Une « insupportable agression antisémite », a estimé, de son côté, Olivier Faure, le patron du Parti socialiste.

Dans un tweet, Marine Le Pen, la présidente du Rassemblement national a regretté « la tentative d’’infiltration du mouvement des #GiletsJaunes par l’extrême-gauche antisémite ».

Le parquet de Paris, lui, a annoncé, ce dimanche, avoir ouvert une enquête pour « injure publique en raison de l’origine, l’ethnie, la nation, la race ou la religion, par parole, écrit, image ou moyen de communication électronique ». Elle a été confiée à la BRDP (Brigade de répression de la délinquance à la personne).

Comment a réagi Alain Finkielkraut ?

« La haine est là, et elle m’attend assez souvent.
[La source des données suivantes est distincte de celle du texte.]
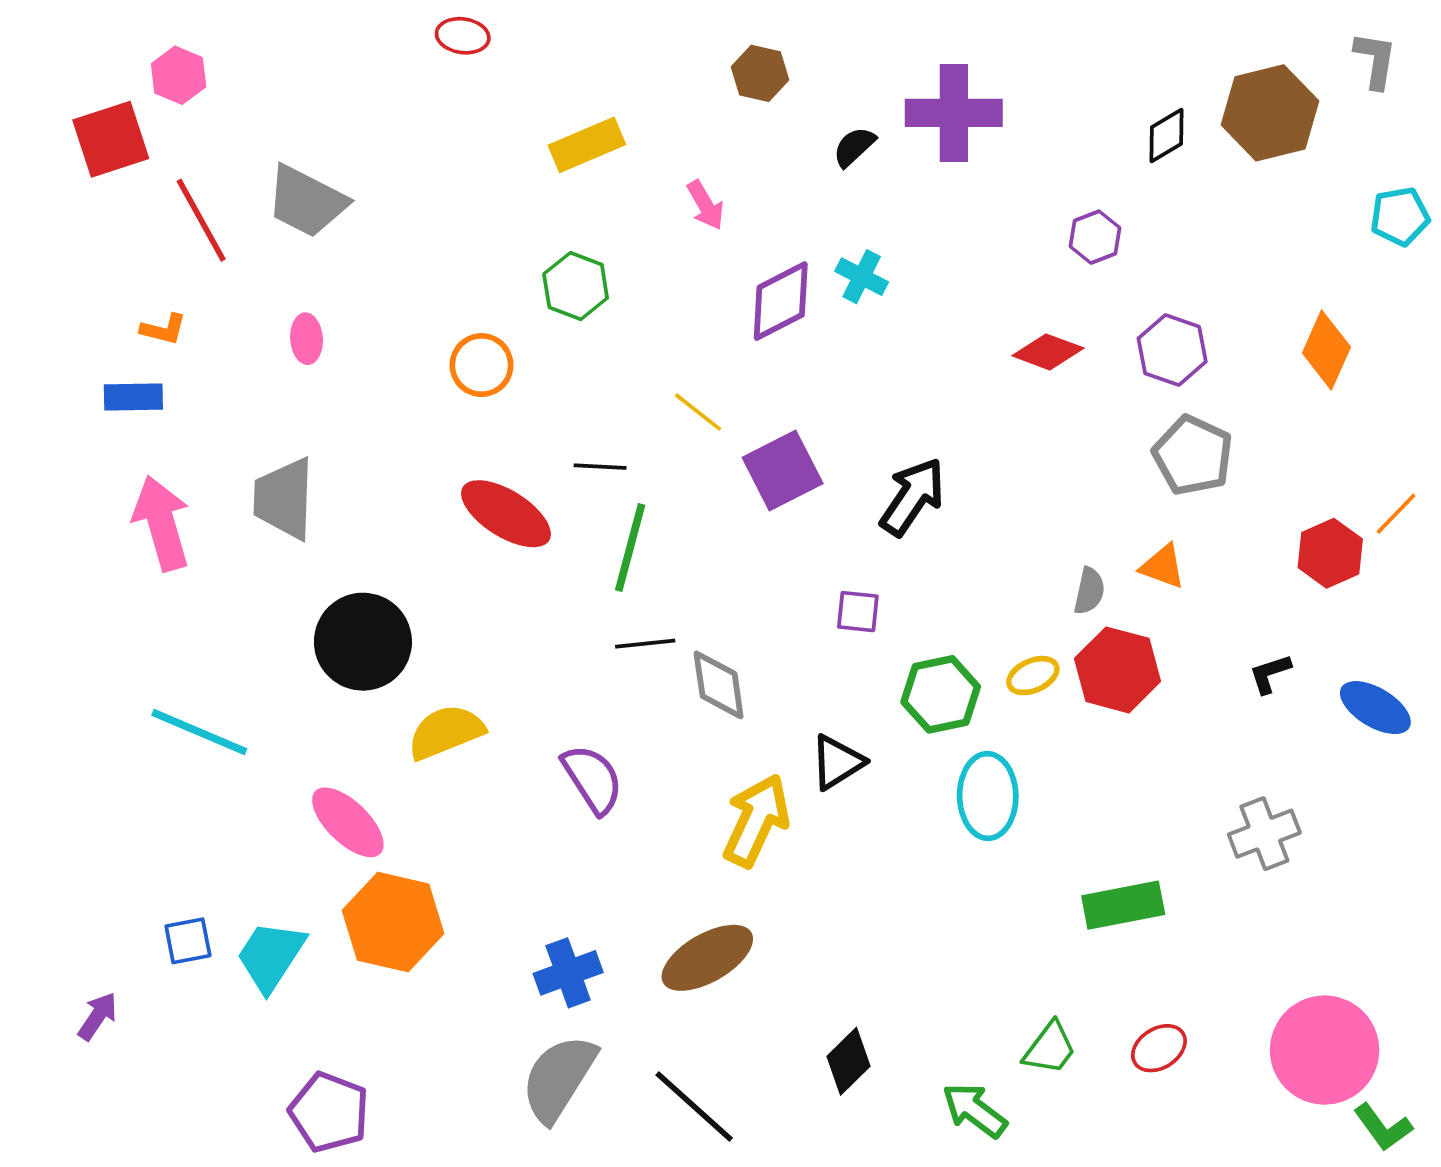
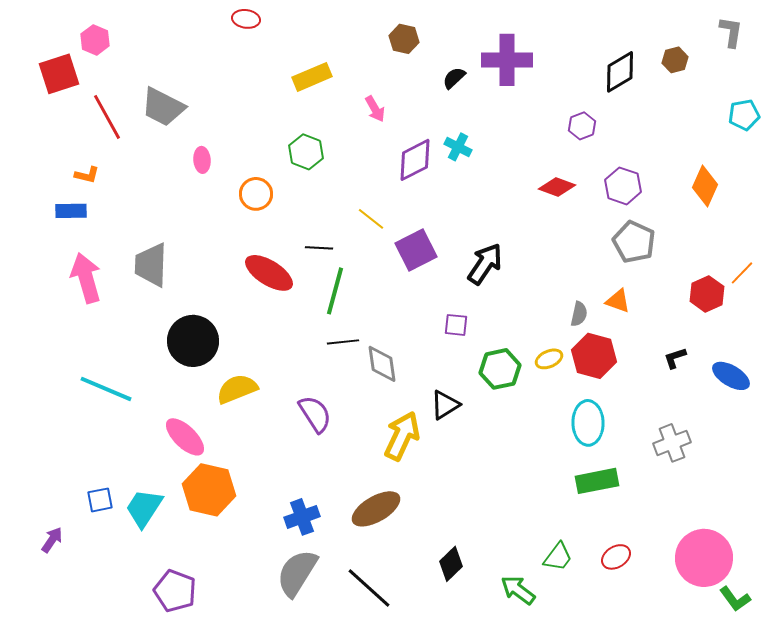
brown hexagon: (1270, 113) -> (675, 60), size x0.5
black diamond: (1166, 135) -> (620, 72), size x1.4
pink ellipse: (307, 339) -> (202, 160), moved
cyan ellipse: (988, 796) -> (588, 423), moved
C’est terrible à dire puisque à travers moi, ce qui est visé, ce sont les juifs en tant que sionistes, c’est-à-dire du fait de leur souci d’Israël », a indiqué Alain Finkielkraut à France 3. Le philosophe estime que ce ne sont pas des « gilets jaunes d’origine » qui l’ont insulté, a-t-il déclaré au Parisien. « Je pense que je n’aurais pas subi ce même genre d’insultes sur les ronds-points ».

L’académicien, qui a annoncé qu’il ne porterait pas plainte, a expliqué son choix au micro de LCI : « J’aurais porté plainte si on m’avait cassé la figure » a-t-il déclaré. « Il ne faut pas trop en faire non plus, j’ai l’impression que beaucoup de gens ont été plus traumatisés que moi et que les images leur ont fait plus peur qu’à moi », a-t-il confié au Parisien.

Où en est l’enquête ?

Dans un message publié sur Twitter, Christophe Castaner, le ministre de l’Intérieur, a indiqué qu’un suspect avait d’ores et déjà été identifié, ajoutant qu’il s’agirait du « principal auteur des injures ».

Un élément que Laurent Nuñez, le secrétaire d’Etat auprès du ministre de l’Intérieur, a confirmé sur BFMTV. De son côté, le parquet de Paris n’a pas souhaité commenter cette information.

Selon le Code pénal, une personne accusée d’injure publique encourt jusqu’à 12.000 euros d’amende. Si le caractère raciste ou antisémite est également retenu, l’auteur peut écoper d’un an d’emprisonnement et de 45.000 euros d’amende.